Action item =
Strip the pictures and reproduce the rest of the listing exactly.

Exercise materials =
..........

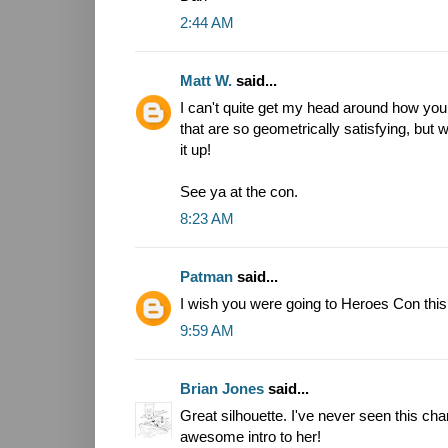
2:44 AM
Matt W.
said...
I can't quite get my head around how you
that are so geometrically satisfying, but
it up!
See ya at the con.
8:23 AM
Patman
said...
I wish you were going to Heroes Con this
9:59 AM
Brian Jones
said...
Great silhouette. I've never seen this char
awesome intro to her!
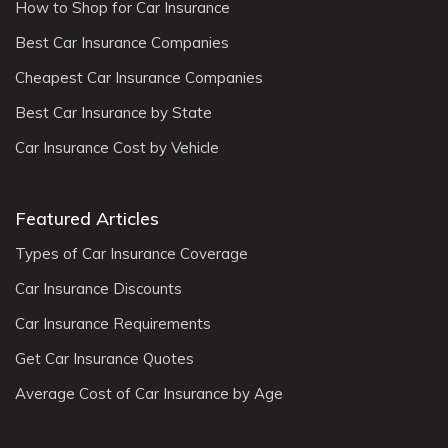
How to Shop for Car Insurance
Best Car Insurance Companies
Cheapest Car Insurance Companies
Best Car Insurance by State
Car Insurance Cost by Vehicle
Featured Articles
Types of Car Insurance Coverage
Car Insurance Discounts
Car Insurance Requirements
Get Car Insurance Quotes
Average Cost of Car Insurance by Age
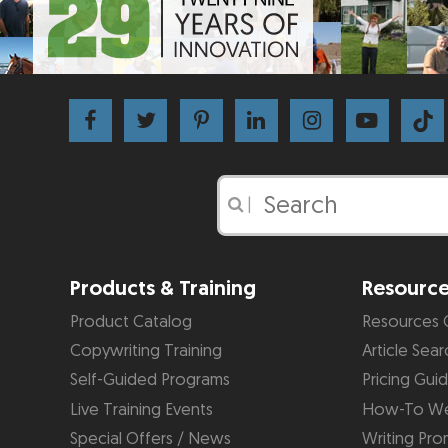
|
Products & Training
Resourc
Product Catalog
Resources 
Copywriting Training
Article Sear
Self-Guided Programs
Pricing Gui
Live Training Events
How-To We
Special Offers / News
Writing Pro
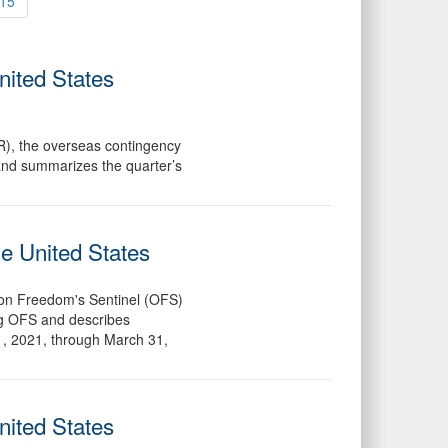
15
nited States
R), the overseas contingency
 and summarizes the quarter’s
he United States
ion Freedom's Sentinel (OFS)
ing OFS and describes
1, 2021, through March 31,
nited States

..........

Solution to the problem =
2:44 AM
Matt W.
said...
I can't quite get my head around how you
that are so geometrically satisfying, but
it up!
See ya at the con.
8:23 AM
Patman
said...
I wish you were going to Heroes Con this
9:59 AM
Brian Jones
said...
Great silhouette. I've never seen this char
awesome intro to her!
How to Shop for Car Insurance
Best Car Insurance Companies
Cheapest Car Insurance Companies
Best Car Insurance by State
Car Insurance Cost by Vehicle
Featured Articles
Types of Car Insurance Coverage
Car Insurance Discounts
Car Insurance Requirements
Get Car Insurance Quotes
Average Cost of Car Insurance by Age
|
Products & Training
Resourc
Product Catalog
Resources 
Copywriting Training
Article Sear
Self-Guided Programs
Pricing Gui
Live Training Events
How-To We
Special Offers / News
Writing Pro
15
nited States
R), the overseas contingency
 and summarizes the quarter’s
he United States
ion Freedom's Sentinel (OFS)
ing OFS and describes
1, 2021, through March 31,
nited States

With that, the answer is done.